Dieses Buch ist eine angenehme Enttäuschung. Es heißt "Frausein" und da sich Mely Kiyak unter anderem als Kolumnistin und Kommentatorin gesellschaftspolitischer Themen einen Namen gemacht hat, erwartet man einen Beitrag zum aktuellen Genderdiskurs. Genau das verweigert Kiyak auf wohltuende Weise. Sie stellt ihren Werdegang als sogenannte Gastarbeitertochter, als Bildungsaufsteigerin mit Abitur, Studium am Leipziger Literaturinstitut und publizistischer Karriere nicht in den Dienst einer soziologisch-autobiografischen Studie - vergleichbar Didier Eribons Bestseller "Rückkehr nach Reims" - genauso wenig in den Dienst feministischer Theoreme.
Kiyaks Spurensuche zielt nicht auf verallgemeinerbare Thesen, sondern auf das Individuelle. Auf die Genese eines weiblichen Ichs, das sich jenseits der üblichen Emanzipationskoordinaten nichts anders wünscht als eine frei gewählte Existenz. Die Existenz einer Frau, die es sich erlaubt, alles zurückzustellen hinter der Sehnsucht nach einem Leben, in dem Lesen und Schreiben im Vordergrund stehen. So heißt der radikale, wenn auch zurückhaltend vorgebrachte Kernsatz dieses Buches: "Auf die ehrlich an mich selbst gestellte Frage, womit ich am zufriedensten und ruhigsten war, lautet die Antwort: Mit mir. Einfach nur mit mir".

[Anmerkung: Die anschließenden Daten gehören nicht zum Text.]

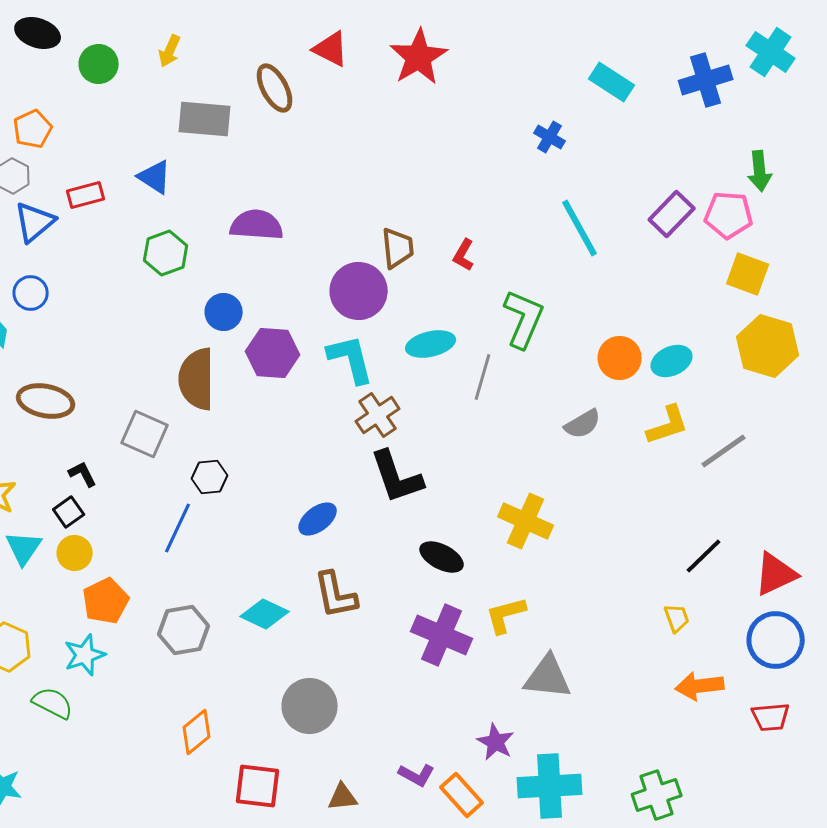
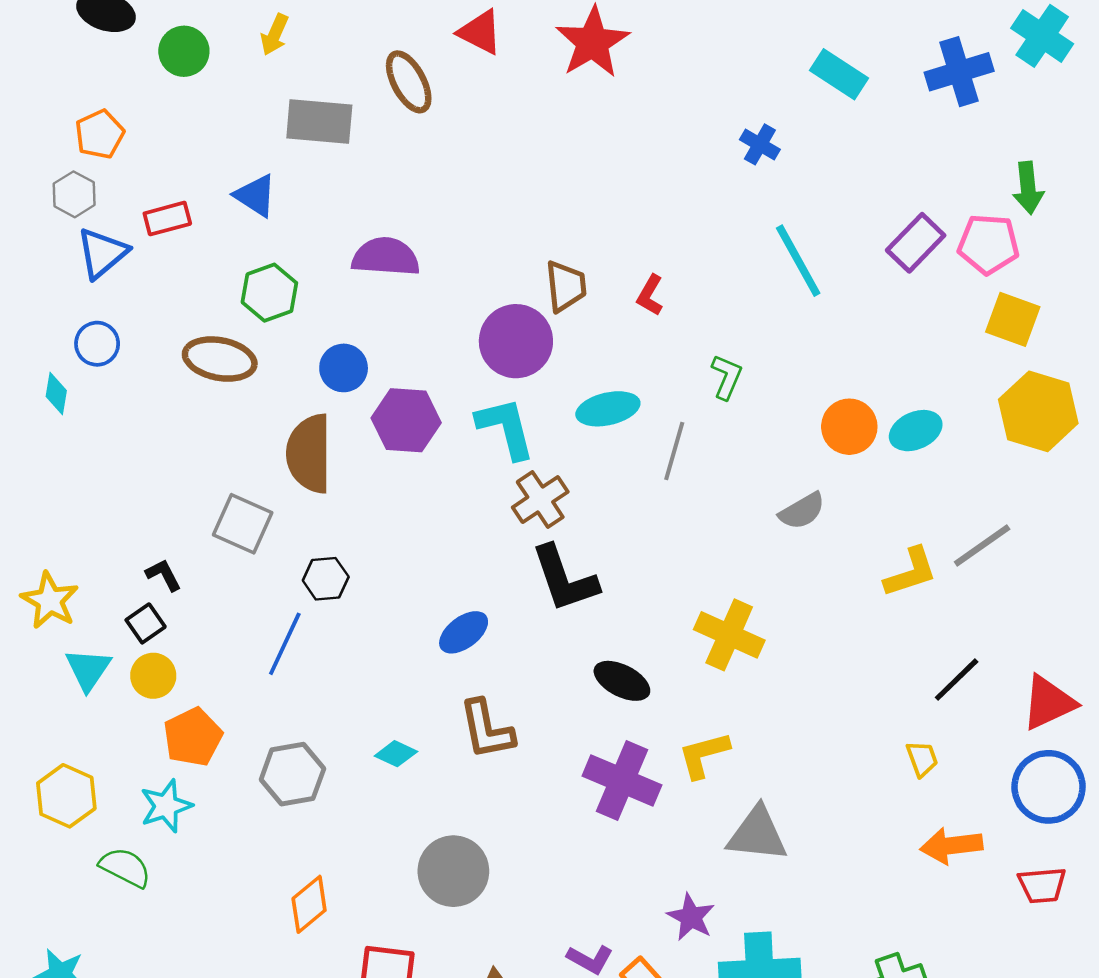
green L-shape: (524, 319) -> (727, 377), size x0.6
brown ellipse: (46, 401) -> (220, 359), moved
yellow L-shape: (668, 425) -> (911, 572), moved
cyan diamond: (265, 614) -> (396, 754), size x0.7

Nachlassende Sehschärfe als Motiv

Die erzählerische Klammer des knapp 130 Seiten umfassenden Textes ist eine Augenerkrankung. Etwas stimmt nicht, merkt die Ich-Erzählerin zu Beginn. Sie nimmt Gegenstände immer verschwommener wahr, kann das eigene Gesicht kaum mehr im Spiegel erkennen. Damit aber kommt ihr ein routinierter Reflex abhanden: Ihr Bild zu vergleichen mit der Vorstellung davon, wie es zu sein hat.
Im Motiv der nachlassenden Sehschärfe - die nach einer kleinen Odyssee durch Arztpraxen am Ende wiederkehrt - liegt der poetologische Schlüssel von Kiyaks Expedition in das biografische und seelische Gebiet ihres Frauseins. Sie erwandert es ohne politische Kompassnadel, ohne die Zielvorgabe einer typischen Einwanderungs- und Integrationsgeschichte.
Während der Lektüre merkt man bald, dass man mit seinen vorgefassten Erwartungen an eine solche Geschichte in die Irre geht. Schon der Vater von Kiyak, die 1976 in Sulingen geboren wurde, entspricht nicht dem Stereotyp des türkisch-kurdischen Patriarchen. Er unterstützt die schriftstellerischen Ambitionen der Tochter nach besten Kräften. Die türkischen Cousinen wiederum liefern dem Buch herrliche Dialoge, in denen es bevorzugt um Sex geht. Keineswegs naiv, sondern erfahrungsgestützt und selbstbewusst.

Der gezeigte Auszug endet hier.